Exercise goal
Could you output the entries that follow exactly, omitting any pictures they contain?
Listed entries Block Start
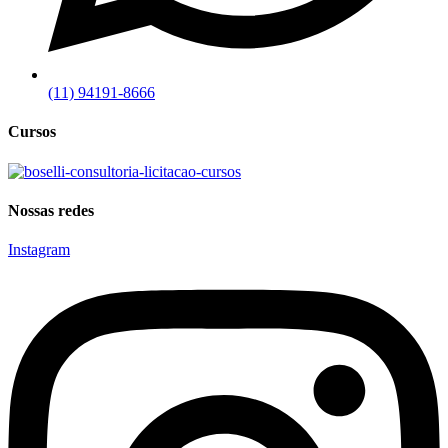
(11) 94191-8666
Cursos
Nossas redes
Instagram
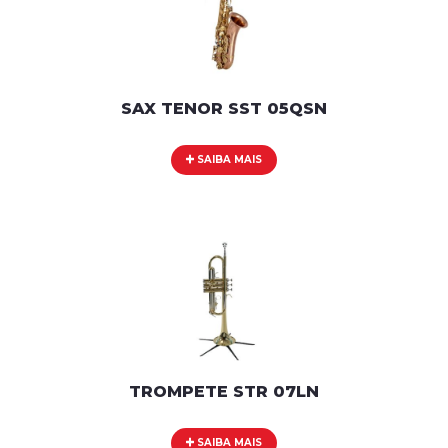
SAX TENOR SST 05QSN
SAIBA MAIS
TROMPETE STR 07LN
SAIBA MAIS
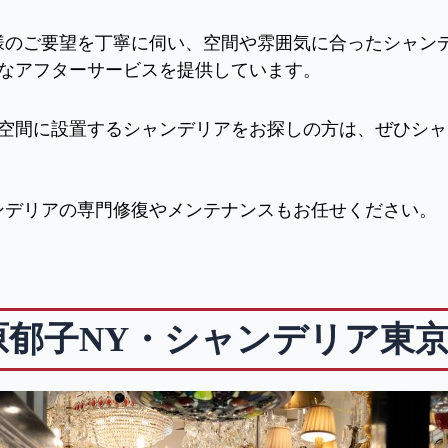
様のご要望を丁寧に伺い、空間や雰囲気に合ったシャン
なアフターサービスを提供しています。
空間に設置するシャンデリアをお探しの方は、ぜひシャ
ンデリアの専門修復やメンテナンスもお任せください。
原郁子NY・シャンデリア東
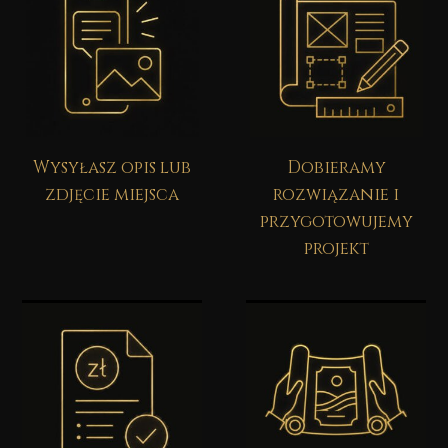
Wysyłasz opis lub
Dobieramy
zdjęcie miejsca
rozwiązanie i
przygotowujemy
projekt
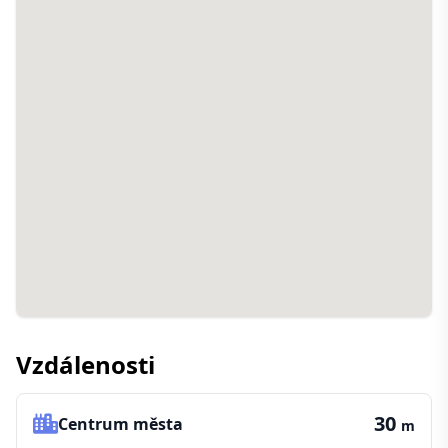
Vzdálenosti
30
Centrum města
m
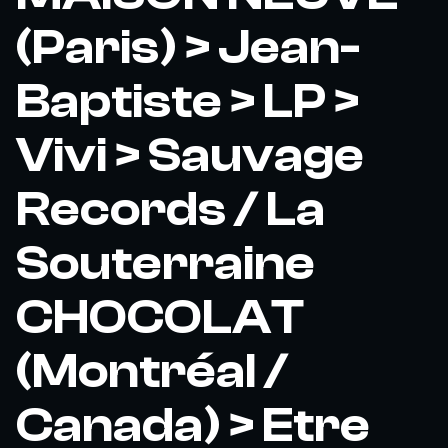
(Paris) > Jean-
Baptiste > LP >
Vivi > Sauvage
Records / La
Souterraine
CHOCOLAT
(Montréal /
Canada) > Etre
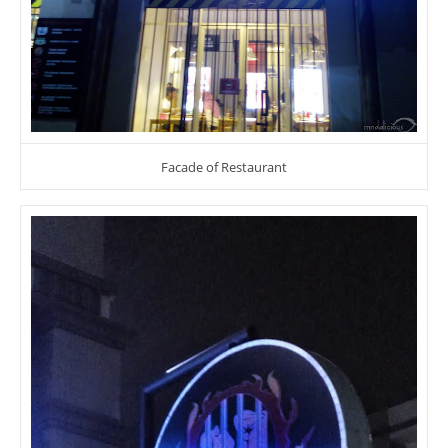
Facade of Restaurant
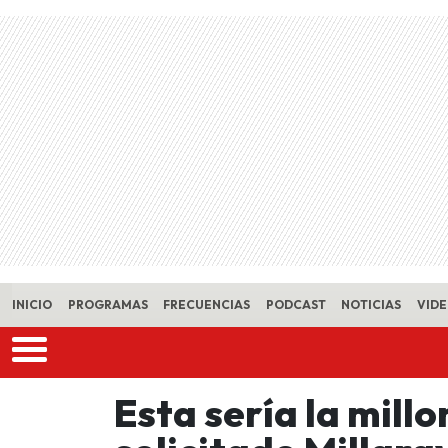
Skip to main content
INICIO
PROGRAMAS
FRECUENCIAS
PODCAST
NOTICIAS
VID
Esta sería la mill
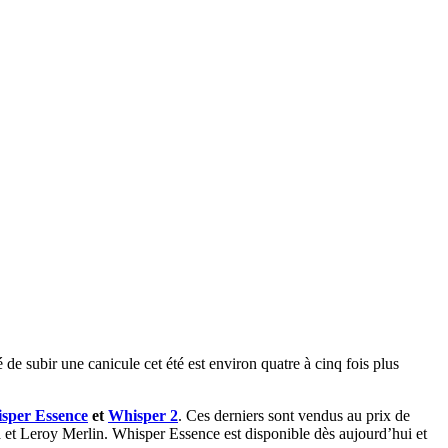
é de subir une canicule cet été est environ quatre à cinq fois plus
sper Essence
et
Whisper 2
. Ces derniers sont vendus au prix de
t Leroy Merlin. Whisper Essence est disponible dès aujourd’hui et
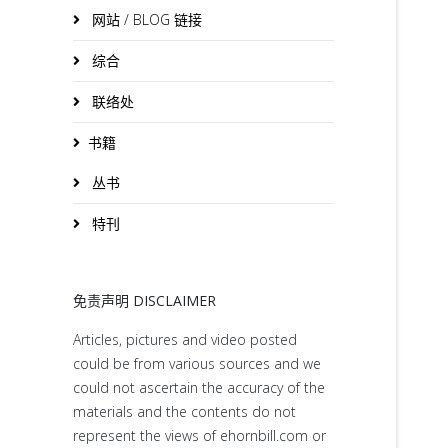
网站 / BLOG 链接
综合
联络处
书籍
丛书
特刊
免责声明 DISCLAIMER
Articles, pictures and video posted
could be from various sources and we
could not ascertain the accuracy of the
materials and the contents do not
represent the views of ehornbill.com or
Listed entries Block End
Written response
(11) 94191-8666
Cursos
Nossas redes
Instagram
SAX TENOR SST 05QSN
SAIBA MAIS
TROMPETE STR 07LN
SAIBA MAIS
様のご要望を丁寧に伺い、空間や雰囲気に合ったシャン
なアフターサービスを提供しています。
空間に設置するシャンデリアをお探しの方は、ぜひシャ
ンデリアの専門修復やメンテナンスもお任せください。
原郁子NY・シャンデリア東
Wysyłasz opis lub
Dobieramy
zdjęcie miejsca
rozwiązanie i
przygotowujemy
projekt
Vzdálenosti
30
Centrum města
m
(Paris) > Jean-
Baptiste > LP >
Vivi > Sauvage
Records / La
Souterraine
CHOCOLAT
(Montréal /
Canada) > Etre
Facade of Restaurant
Skip to main content
INICIO
PROGRAMAS
FRECUENCIAS
PODCAST
NOTICIAS
VID
Esta sería la mill
é de subir une canicule cet été est environ quatre à cinq fois plus
sper Essence
et
Whisper 2
. Ces derniers sont vendus au prix de
t Leroy Merlin. Whisper Essence est disponible dès aujourd’hui et
网站 / BLOG 链接
综合
联络处
书籍
丛书
特刊
免责声明 DISCLAIMER
Articles, pictures and video posted
could be from various sources and we
could not ascertain the accuracy of the
materials and the contents do not
represent the views of ehornbill.com or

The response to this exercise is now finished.